The simplest type of pattern is the URL of a specific page. You can use an asterisk (or star, in techie vernacular) as a wild card in your pattern to specify a swath of URLs by identifying their common characters. Here's how it works: rather than add each page of www.site.com to your search engine, you can merely add www.site.com/* and we will include every URL that begins with www.site.com. Similarly, rather than individually adding each subdomain of site.com, you can use the star to include them all: *.site.com will apply to www.site.com, server.site.com, etc.
Because most users adding sites to their search engines expect the subpages to be included, we've made the addition of the star the default behavior. This is what we mean in the Sites tab of the control panel when we say 'Include all pages whose address contains this URL.' If you leave that option selected, we will add a star to the end of whatever URL you provide. Additionally, if your URL is just a domain (like site.com/), not including a sub-domain (like www.site.com/ or server.site.com/), we will add a star at the beginning. This means:
- site.com/ becomes *.site.com/*
- server.foo.com/ becomes server.foo.com/*
- othersite.co.uk/ becomes *.othersite.co.uk/* (yep, we handle two level top-level domains correctly)
If you'd like to control exactly where stars get added, you can select 'Include just the specific page or URL pattern I have entered.'
Another way to use patterns is to identify and distill common characters among a set of pages you'd like to include in your index. For example, if I know that all car review pages on my favorite consumer reviews site contain the words 'car' and 'reviews' in the URL, I can create the pattern www.reviewsite.com/*reviews*cars and include these pages. (I just need to be careful that only the pages I want contain these terms, or I may include more than I bargained for.) These types of patterns are especially useful when creating search refinements.
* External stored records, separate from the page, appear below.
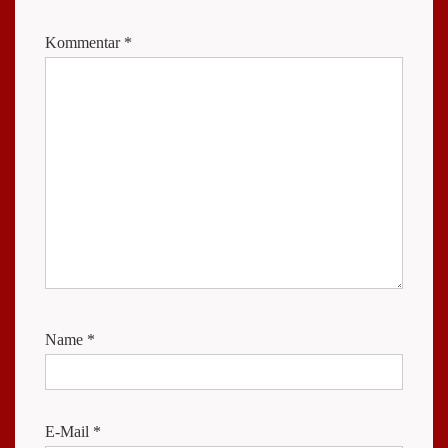
Kommentar
*
Name
*
E-Mail
*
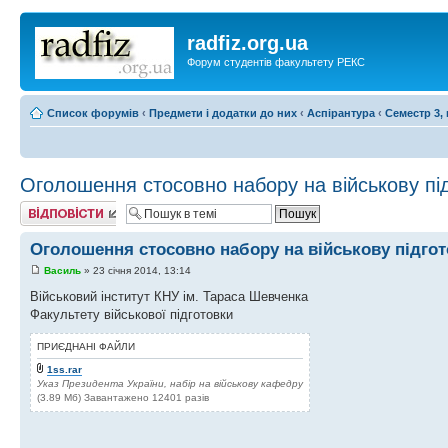
radfiz.org.ua
Форум студентів факультету РЕКС
Список форумів
‹
Предмети і додатки до них
‹
Аспірантура
‹
Семестр 3, 
Оголошення стосовно набору на військову пі
Відповісти
Оголошення стосовно набору на військову підгот
Василь
» 23 січня 2014, 13:14
Військовий інститут КНУ ім. Тараса Шевченка
Факультету військової підготовки
ПРИЄДНАНІ ФАЙЛИ
1ss.rar
Указ Президента України, набір на військову кафедру
(3.89 Мб) Завантажено 12401 разів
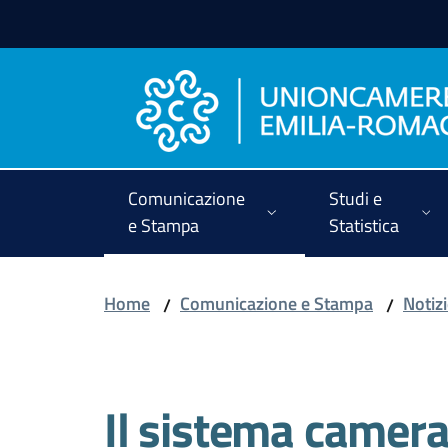
Vai al contenuto
Vai alla navigazione
Vai al footer
Comunicazione
Studi e
e Stampa
Statistica
Home
Comunicazione e Stampa
Notiz
/
/
Salta al contenuto
Il sistema camera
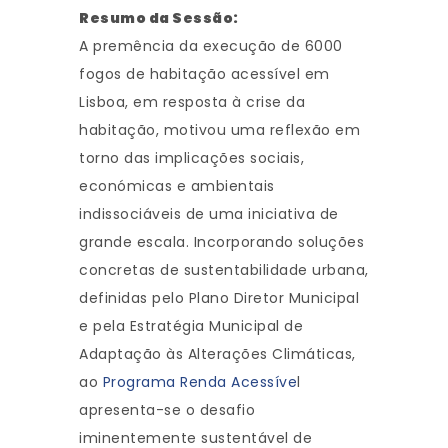
Resumo da Sessão:
A premência da execução de 6000
fogos de habitação acessível em
Lisboa, em resposta à crise da
habitação, motivou uma reflexão em
torno das implicações sociais,
económicas e ambientais
indissociáveis de uma iniciativa de
grande escala. Incorporando soluções
concretas de sustentabilidade urbana,
definidas pelo Plano Diretor Municipal
e pela Estratégia Municipal de
Adaptação às Alterações Climáticas,
ao
Programa Renda Acessíve
l
apresenta-se o desafio
iminentemente sustentável de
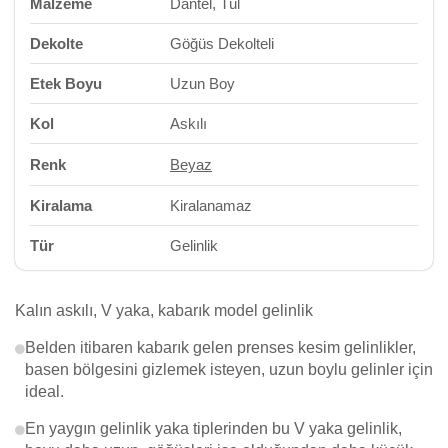
Malzeme
Dantel, Tül
Dekolte
Göğüs Dekolteli
Etek Boyu
Uzun Boy
Kol
Askılı
Renk
Beyaz
Kiralama
Kiralanamaz
Tür
Gelinlik
Kalın askılı, V yaka, kabarık model gelinlik
Belden itibaren kabarık gelen prenses kesim gelinlikler,
basen bölgesini gizlemek isteyen, uzun boylu gelinler için
ideal.
En yaygın gelinlik yaka tiplerinden bu V yaka gelinlik,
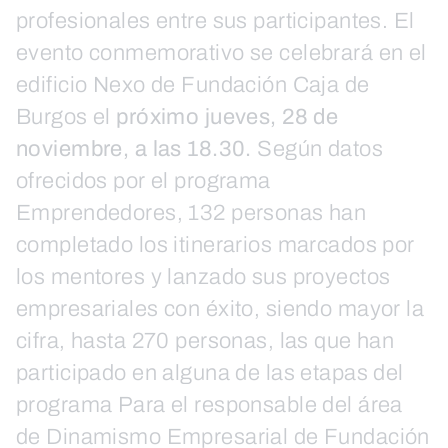
profesionales entre sus participantes. El
evento conmemorativo se celebrará en el
edificio Nexo de Fundación Caja de
Burgos el
próximo jueves, 28 de
noviembre, a las 18.30.
Según datos
ofrecidos por el programa
Emprendedores, 132 personas han
completado los itinerarios marcados por
los mentores y lanzado sus proyectos
empresariales con éxito, siendo mayor la
cifra, hasta 270 personas, las que han
participado en alguna de las etapas del
programa Para el responsable del área
de Dinamismo Empresarial de Fundación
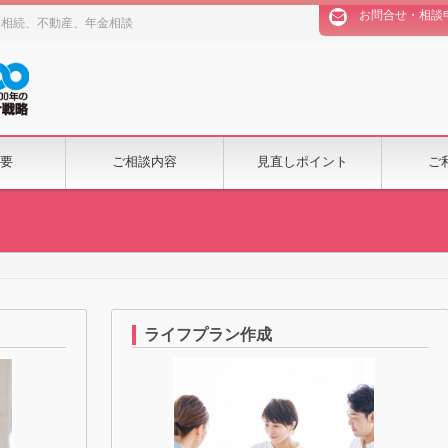
お問合せ・相談
、相続、不動産、年金相談
要
ご相談内容
見直しポイント
ご
ライフプラン作成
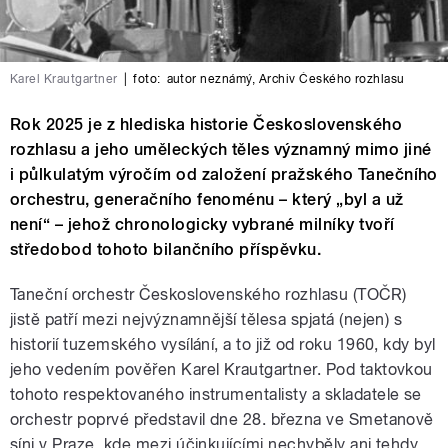
Karel Krautgartner
|
foto:
autor neznámý
,
Archiv Českého rozhlasu
Rok 2025 je z hlediska historie Československého
rozhlasu a jeho uměleckých těles významný mimo jiné
i půlkulatým výročím od založení pražského Tanečního
orchestru, generačního fenoménu – který „byl a už
není“ – jehož chronologicky vybrané milníky tvoří
středobod tohoto bilančního příspěvku.
Taneční orchestr Československého rozhlasu (TOČR)
jistě patří mezi nejvýznamnější tělesa spjatá (nejen) s
historií tuzemského vysílání, a to již od roku 1960, kdy byl
jeho vedením pověřen Karel Krautgartner. Pod taktovkou
tohoto respektovaného instrumentalisty a skladatele se
orchestr poprvé představil dne 28. března ve Smetanově
síni v Praze, kde mezi účinkujícími nechyběly ani tehdy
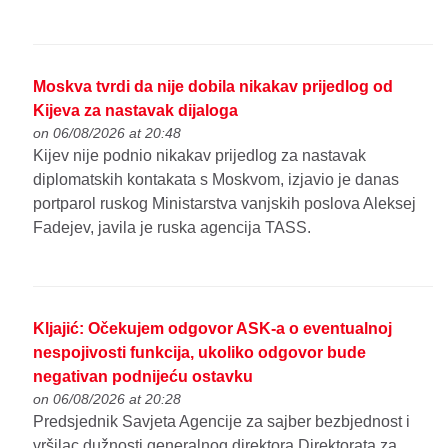
Moskva tvrdi da nije dobila nikakav prijedlog od
Kijeva za nastavak dijaloga
on 06/08/2026 at 20:48
Kijev nije podnio nikakav prijedlog za nastavak
diplomatskih kontakata s Moskvom, izjavio je danas
portparol ruskog Ministarstva vanjskih poslova Aleksej
Fadejev, javila je ruska agencija TASS.
Kljajić: Očekujem odgovor ASK-a o eventualnoj
nespojivosti funkcija, ukoliko odgovor bude
negativan podnijeću ostavku
on 06/08/2026 at 20:28
Predsjednik Savjeta Agencije za sajber bezbjednost i
vršilac dužnosti generalnog direktora Direktorata za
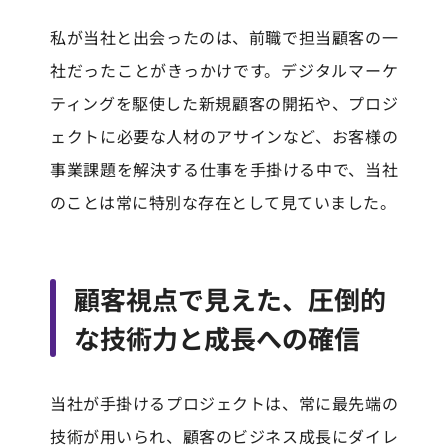
私が当社と出会ったのは、前職で担当顧客の一
社だったことがきっかけです。デジタルマーケ
ティングを駆使した新規顧客の開拓や、プロジ
ェクトに必要な人材のアサインなど、お客様の
事業課題を解決する仕事を手掛ける中で、当社
のことは常に特別な存在として見ていました。
顧客視点で見えた、圧倒的
な技術力と成長への確信
当社が手掛けるプロジェクトは、常に最先端の
技術が用いられ、顧客のビジネス成長にダイレ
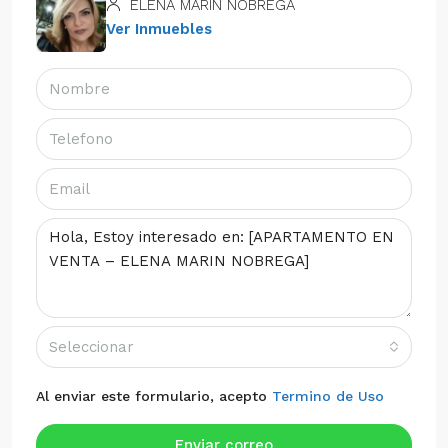
ELENA MARIN NOBREGA
Ver Inmuebles
Seleccionar
Al enviar este formulario, acepto
Termino de Uso
Enviar correo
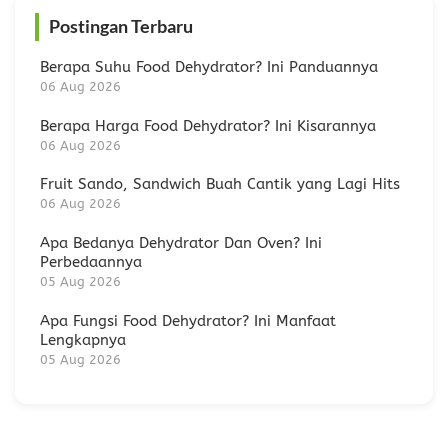
Postingan Terbaru
Berapa Suhu Food Dehydrator? Ini Panduannya
06 Aug 2026
Berapa Harga Food Dehydrator? Ini Kisarannya
06 Aug 2026
Fruit Sando, Sandwich Buah Cantik yang Lagi Hits
06 Aug 2026
Apa Bedanya Dehydrator Dan Oven? Ini
Perbedaannya
05 Aug 2026
Apa Fungsi Food Dehydrator? Ini Manfaat
Lengkapnya
05 Aug 2026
There is also one more application of the star, which is before a top-level domain like .edu or .ca. One use of this pattern is for when you'd like to refine a search by country: for example, you can create a pattern like *.ca and refine your search to Canadian web sites only. That said, you cannot otherwise insert a star into the second-level domain, such as www.*.com or www.dogs*.com. For a few more concrete examples of URL patterns check out our documentation.
The careful creation of URL patterns allows you greater control over the content of your Custom Search Engines, and can be particularly helpful when breaking up a site's content for refinements. Patterns may also help reduce the overall number of sites in your Custom Search Engine account, so look for redundant URLs that can be included more economically by the use of, shall we say, a little star power.